House Education and the Workforce Committee chairman John Kline (R–MN) and Representative Todd Rokita (R–IN) have introduced the Student Success Act (SSA)—a proposal to rewrite No Child Left Behind (NCLB).

While restoring excellence in education will require more than a fix to the bureaucratic NCLB, Kline’s proposal makes some improvements to existing statute. But as we wrote last week, conservatives in Congress should work to allow states to completely opt-out of NCLB while eliminating federal programs that are ineffective and duplicative, not just try to solve the multitude of problems that plague the massive NCLB.

For those keeping score at home, Kline’s Student Success Act is the third NCLB rewrite to be proposed in as many weeks. Senator Lamar Alexander (R–TN) introduced the Every Child Ready for College or Career Act last week, and Senator Tom Harkin (D–IA) introduced his highly prescriptive 1,150-page rewrite of the law.

The SSA would eliminate Adequate Yearly Progress requirements in favor of allowing states to establish their own accountability systems.
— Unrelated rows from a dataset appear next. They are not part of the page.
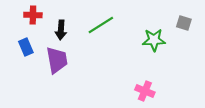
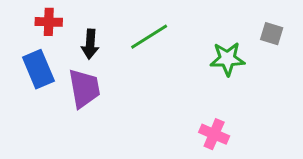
blue rectangle: (26, 47) -> (38, 69), size x1.4

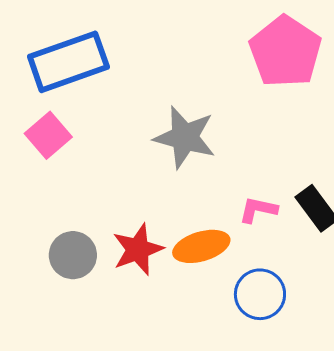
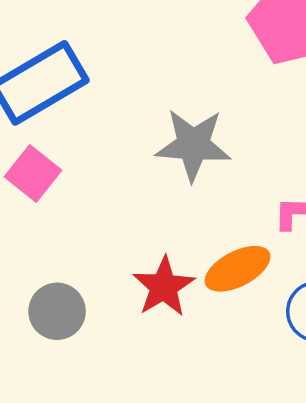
gray circle: (73, 255) -> (57, 311), moved

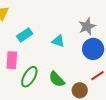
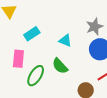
green semicircle: (57, 79) -> (60, 66), moved

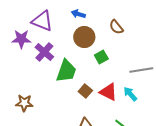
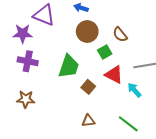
brown semicircle: (116, 27) -> (120, 35), moved
purple cross: (44, 52) -> (28, 61), moved, turned -30
red triangle: (108, 92) -> (114, 75), moved

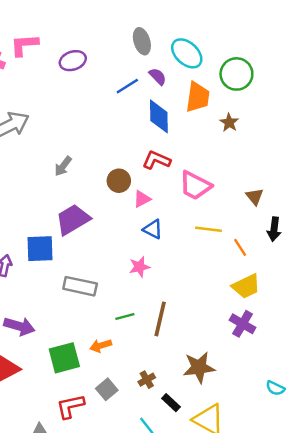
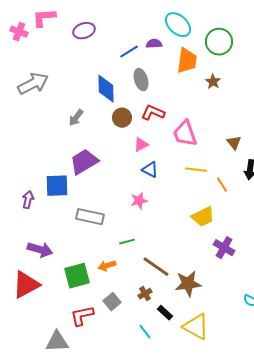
gray ellipse: (142, 41) -> (141, 80), moved
purple semicircle: (158, 76) -> (154, 44), turned -49
blue diamond: (159, 116) -> (106, 89), moved
brown circle: (119, 181) -> (122, 118), moved
pink trapezoid: (195, 186) -> (185, 134), turned 44
yellow trapezoid: (246, 286) -> (203, 217), moved
brown line: (160, 319) -> (156, 267), moved, turned -68

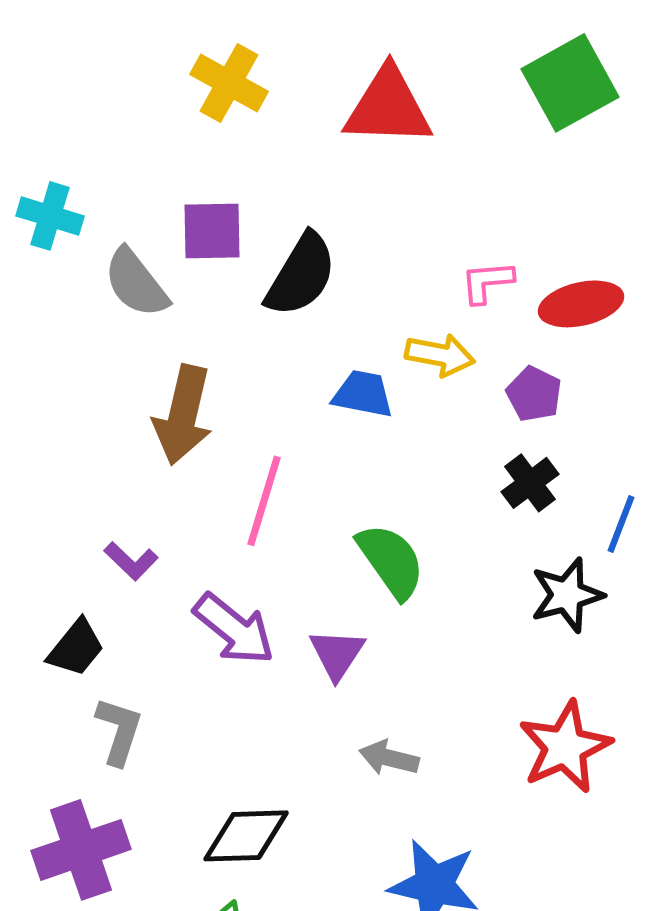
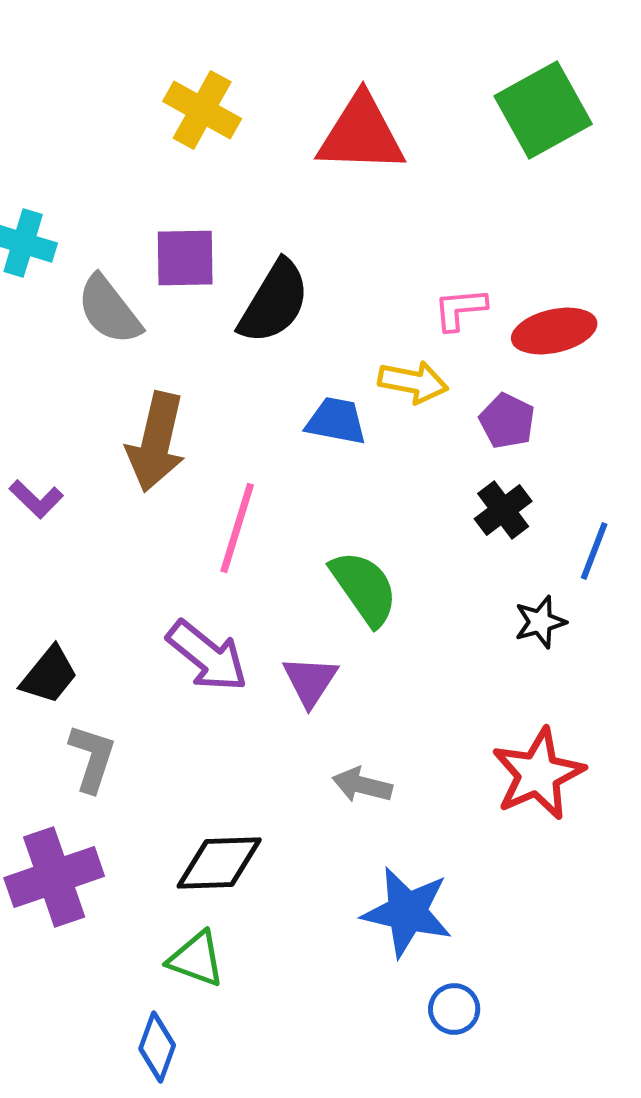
purple L-shape: (131, 561) -> (36, 499), moved
black star: (567, 595) -> (540, 622), size x0.7

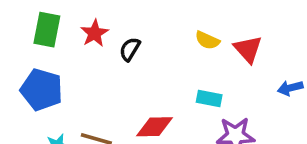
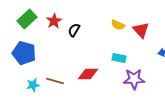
green rectangle: (47, 30) -> (27, 19), turned 36

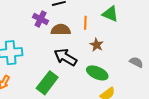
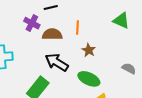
green triangle: (110, 14) -> (121, 21), moved

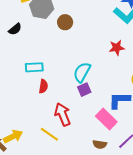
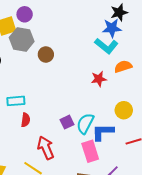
cyan semicircle: (82, 72) -> (85, 123), moved
pink rectangle: (106, 119) -> (90, 151), turned 30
The proposal would also eliminate the highly qualified teacher mandate in current law and maintenance-of-effort regulations requiring states to spend money to secure federal funding.

It would also repeal the authorizations for 21st Century Community Learning Centers, Ready to Learn Television, Safe and Drug-Free Schools, Race to the Top, School Improvement Grants, i3 grants, and dozens of other programs that are outside of the purview of the federal government.

The proposal also prohibits the Secretary of Education from dictating standards and assessments—smart policy at a time when the Obama Administration has been heavily incentivizing states to adopt Common Core national standards and tests.

The SSA increases funding for Title I—the largest pot of NCLB funds—to $16.6 billion, but it incorporates other programs to give states more flexibility in directing federal education spending. Programs geared toward Native American and migrant children, English language learners, delinquent students, and rural populations would be housed under Title I.

Although the proposal takes some important steps forward to make federal regulations less onerous, it fails to fundamentally reduce intervention in education.

For example, the Student Success Act removes the highly qualified teacher provision mandating that any teacher of a core academic subject be state-certified and hold a bachelor’s degree. But it fails to recognize that local school districts are best equipped to make informed decisions about teacher effectiveness and instead offers prescriptive mandates for how school districts are to evaluate teachers.

The proposal mandates that school districts implement teacher evaluation systems based in part on student achievement data and that those outcomes be “a significant factor in determining a teacher’s evaluation.” While basing teacher evaluations on outcome measures such as student achievement is smart school-level policy, it’s certainly not something that should be mandated by the federal government.

Moreover, conservative reforms such as portability of Title I funding are absent from the Kline–Rokita rewrite. Allowing states to make their Title I dollars portable, following a child to any public or private school of choice, is a critical reform component.

The bottom line: While it makes some improvements to existing law, at over 500 pages, Kline’s proposal does not fundamentally reduce federal intervention into education, as the 13-page conservative alternative to NCLB, the A-PLUS Act, does. Those 13 pages are a bolder, better conservative approach to restoring authority to those closest to the student.